- What you are asked to do
The answer should reproduce every entry exactly and contain no images.
______________________________
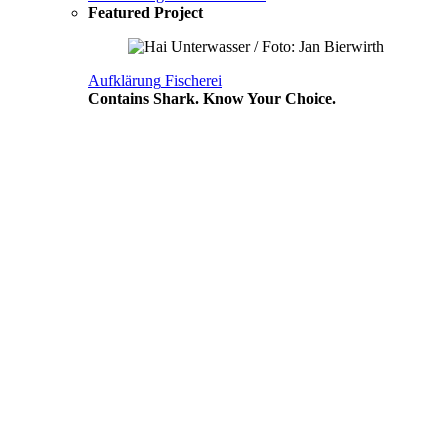
Featured Project
Aufklärung
Fischerei
Contains Shark. Know Your Choice.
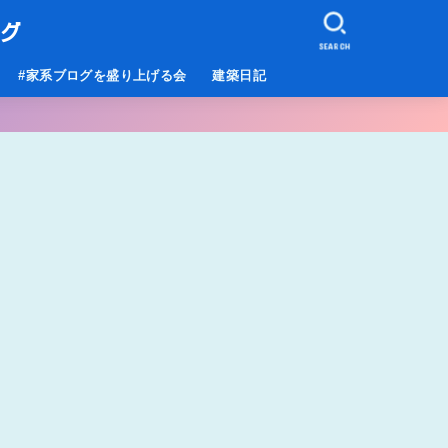
ログ
SEARCH
#家系ブログを盛り上げる会
建築日記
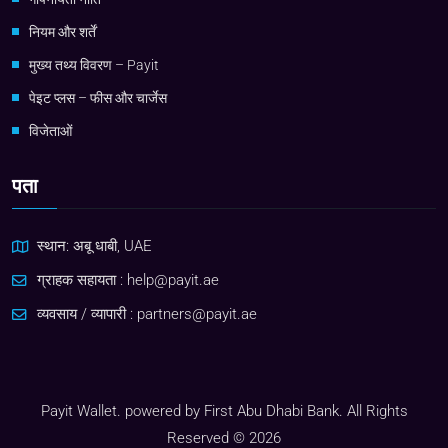
नियम और शर्तें
मुख्य तथ्य विवरण – Payit
पेइट प्लस – फीस और चार्जेस
विजेताओं
पता
स्थान: अबू धाबी, UAE
ग्राहक सहायता :
help@payit.ae
व्यवसाय / व्यापारी :
partners@payit.ae
Payit Wallet. powered by First Abu Dhabi Bank. All Rights
Reserved © 2026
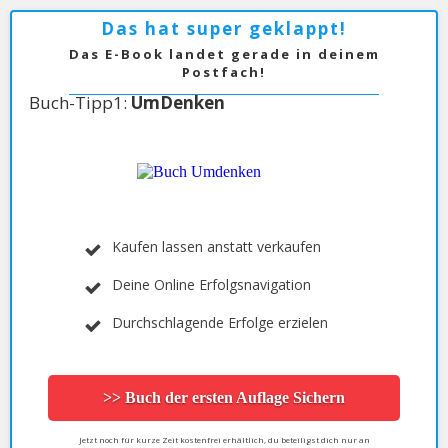
Das hat super geklappt!
Das E-Book landet gerade in deinem
Postfach!
Buch-Tipp1:
UmDenken
Kaufen lassen anstatt verkaufen
Deine Online Erfolgsnavigation
Durchschlagende Erfolge erzielen
>> Buch der ersten Auflage Sichern
Jetzt noch für kurze Zeit kostenfrei erhältlich, du beteiligst dich nur an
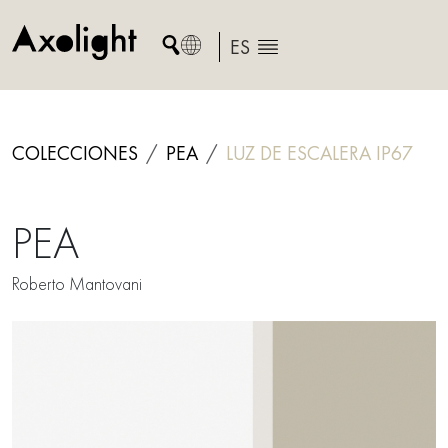
Skip
to
ES
content
COLECCIONES
PEA
LUZ DE ESCALERA IP67
PEA
Roberto Mantovani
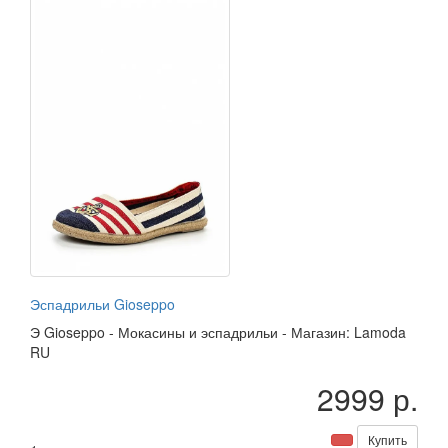
Эспадрильи Gioseppo
Э
Gioseppo
-
Мокасины и эспадрильи
-
Магазин: Lamoda
RU
2999 р.
Купить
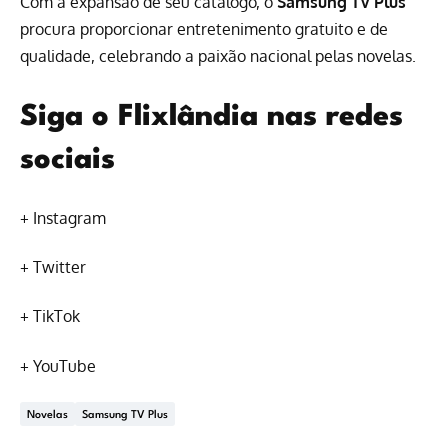
Com a expansão de seu catálogo, o
Samsung TV Plus
procura proporcionar entretenimento gratuito e de
qualidade, celebrando a paixão nacional pelas novelas.
Siga o Flixlândia nas redes
sociais
+
Instagram
+
Twitter
+
TikTok
+
YouTube
Novelas
Samsung TV Plus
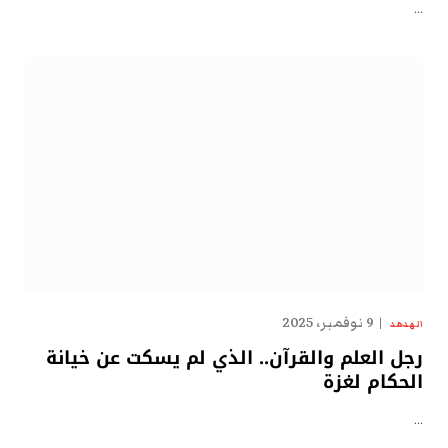
…
9 نوفمبر، 2025
الهدهد
رجل العلم والقرآن.. الذي لم يسكت عن خيانة
الحكام لغزة
…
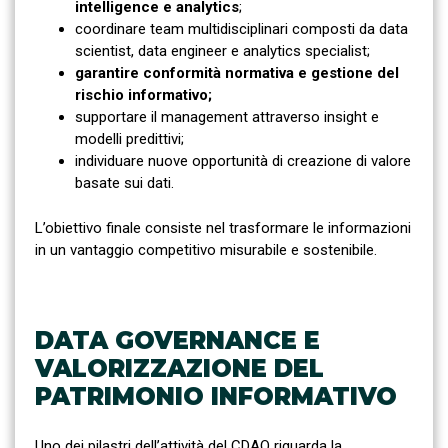
intelligence e analytics
;
coordinare team multidisciplinari composti da data
scientist, data engineer e analytics specialist;
garantire conformità normativa e gestione del
rischio informativo;
supportare il management attraverso insight e
modelli predittivi;
individuare nuove opportunità di creazione di valore
basate sui dati.
L’obiettivo finale consiste nel trasformare le informazioni
in un vantaggio competitivo misurabile e sostenibile.
DATA GOVERNANCE E
VALORIZZAZIONE DEL
PATRIMONIO INFORMATIVO
Uno dei pilastri dell’attività del CDAO riguarda la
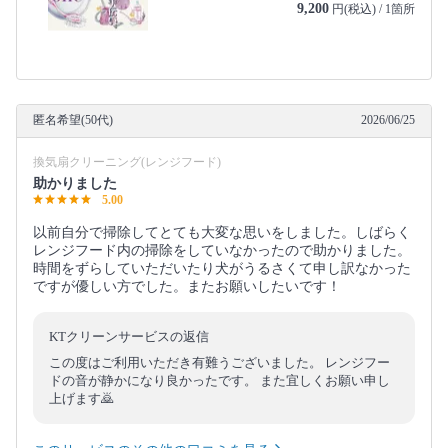
9,200
円(税込) / 1箇所
匿名希望(50代)
2026/06/25
換気扇クリーニング(レンジフード)
助かりました
5.00
以前自分で掃除してとても大変な思いをしました。しばらく
レンジフード内の掃除をしていなかったので助かりました。
時間をずらしていただいたり犬がうるさくて申し訳なかった
ですが優しい方でした。またお願いしたいです！
KTクリーンサービスの返信
この度はご利用いただき有難うございました。 レンジフー
ドの音が静かになり良かったです。 また宜しくお願い申し
上げます🙇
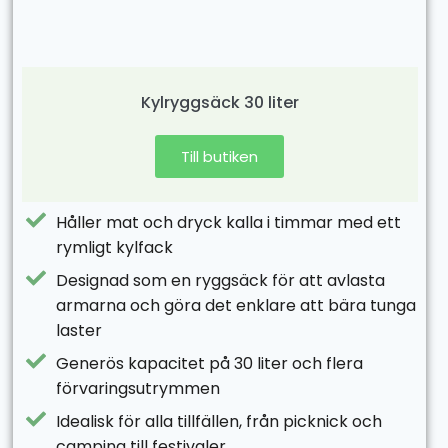
Kylryggsäck 30 liter
Till butiken
Håller mat och dryck kalla i timmar med ett
rymligt kylfack
Designad som en ryggsäck för att avlasta
armarna och göra det enklare att bära tunga
laster
Generös kapacitet på 30 liter och flera
förvaringsutrymmen
Idealisk för alla tillfällen, från picknick och
camping till festivaler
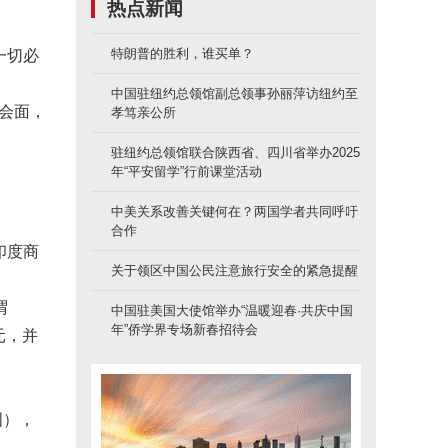
热点新闻
特朗普的胜利，谁买单？
一切必
中国驻纽约总领馆副总领事孙丽萍访纽约至
）会面，
孝笃亲公所
驻纽约总领馆联合陕西省、四川省举办2025
年“平安留学”行前课堂活动
中美关系改善关键何在？两国学者共同呼吁
合作
印度商
关于领区中国公民注意旅行安全的紧急提醒
谓
中国驻美国大使馆举办“温暖迎春·共庆中国
年”侨学界专场新春招待会
元，并
国），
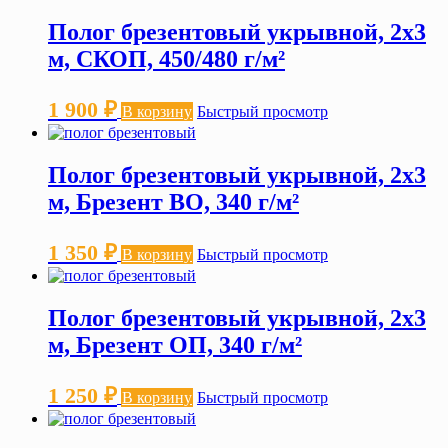
Полог брезентовый укрывной, 2х3
м, СКОП, 450/480 г/м²
1 900
₽
В корзину
Быстрый просмотр
Полог брезентовый укрывной, 2х3
м, Брезент ВО, 340 г/м²
1 350
₽
В корзину
Быстрый просмотр
Полог брезентовый укрывной, 2х3
м, Брезент ОП, 340 г/м²
1 250
₽
В корзину
Быстрый просмотр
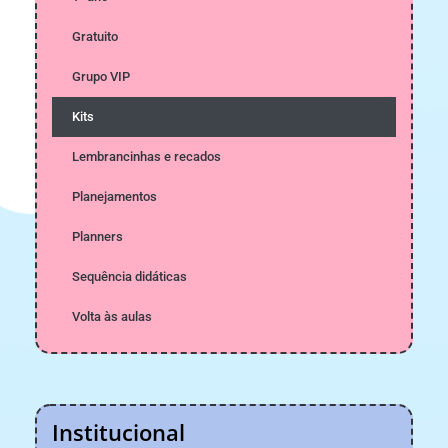
Gratuito
Grupo VIP
Kits
Lembrancinhas e recados
Planejamentos
Planners
Sequência didáticas
Volta às aulas
Institucional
______________________________
- Exercise answer
Featured Project
Aufklärung
Fischerei
Contains Shark. Know Your Choice.
ログ
SEARCH
#家系ブログを盛り上げる会
建築日記
नियम और शर्तें
मुख्य तथ्य विवरण – Payit
पेइट प्लस – फीस और चार्जेस
विजेताओं
पता
स्थान: अबू धाबी, UAE
ग्राहक सहायता :
help@payit.ae
व्यवसाय / व्यापारी :
partners@payit.ae
Payit Wallet. powered by First Abu Dhabi Bank. All Rights
Reserved © 2026
Das hat super geklappt!
Das E-Book landet gerade in deinem
Postfach!
Buch-Tipp1:
UmDenken
Kaufen lassen anstatt verkaufen
Deine Online Erfolgsnavigation
Durchschlagende Erfolge erzielen
>> Buch der ersten Auflage Sichern
Jetzt noch für kurze Zeit kostenfrei erhältlich, du beteiligst dich nur an
Skip
to
ES
content
COLECCIONES
PEA
LUZ DE ESCALERA IP67
PEA
Roberto Mantovani
Эспадрильи Gioseppo
Э
Gioseppo
-
Мокасины и эспадрильи
-
Магазин: Lamoda
RU
2999 р.
Купить
Com a expansão de seu catálogo, o
Samsung TV Plus
procura proporcionar entretenimento gratuito e de
qualidade, celebrando a paixão nacional pelas novelas.
Siga o Flixlândia nas redes
sociais
+
Instagram
+
Twitter
+
TikTok
+
YouTube
Novelas
Samsung TV Plus
…
9 نوفمبر، 2025
الهدهد
رجل العلم والقرآن.. الذي لم يسكت عن خيانة
الحكام لغزة
…
intelligence e analytics
;
coordinare team multidisciplinari composti da data
scientist, data engineer e analytics specialist;
garantire conformità normativa e gestione del
rischio informativo;
supportare il management attraverso insight e
modelli predittivi;
individuare nuove opportunità di creazione di valore
basate sui dati.
L’obiettivo finale consiste nel trasformare le informazioni
in un vantaggio competitivo misurabile e sostenibile.
DATA GOVERNANCE E
VALORIZZAZIONE DEL
PATRIMONIO INFORMATIVO
Uno dei pilastri dell’attività del CDAO riguarda la
9,200
円(税込) / 1箇所
匿名希望(50代)
2026/06/25
換気扇クリーニング(レンジフード)
助かりました
5.00
以前自分で掃除してとても大変な思いをしました。しばらく
レンジフード内の掃除をしていなかったので助かりました。
時間をずらしていただいたり犬がうるさくて申し訳なかった
ですが優しい方でした。またお願いしたいです！
KTクリーンサービスの返信
この度はご利用いただき有難うございました。 レンジフー
ドの音が静かになり良かったです。 また宜しくお願い申し
上げます🙇
Kylryggsäck 30 liter
Till butiken
Håller mat och dryck kalla i timmar med ett
rymligt kylfack
Designad som en ryggsäck för att avlasta
armarna och göra det enklare att bära tunga
laster
Generös kapacitet på 30 liter och flera
förvaringsutrymmen
Idealisk för alla tillfällen, från picknick och
camping till festivaler
热点新闻
特朗普的胜利，谁买单？
一切必
中国驻纽约总领馆副总领事孙丽萍访纽约至
）会面，
孝笃亲公所
驻纽约总领馆联合陕西省、四川省举办2025
年“平安留学”行前课堂活动
中美关系改善关键何在？两国学者共同呼吁
合作
印度商
关于领区中国公民注意旅行安全的紧急提醒
谓
中国驻美国大使馆举办“温暖迎春·共庆中国
年”侨学界专场新春招待会
元，并
国），
Полог брезентовый укрывной, 2х3
м, СКОП, 450/480 г/м²
1 900
₽
В корзину
Быстрый просмотр
Полог брезентовый укрывной, 2х3
м, Брезент ВО, 340 г/м²
1 350
₽
В корзину
Быстрый просмотр
Полог брезентовый укрывной, 2х3
м, Брезент ОП, 340 г/м²
1 250
₽
В корзину
Быстрый просмотр
Gratuito
Grupo VIP
Kits
Lembrancinhas e recados
Planejamentos
Planners
Sequência didáticas
Volta às aulas
Institucional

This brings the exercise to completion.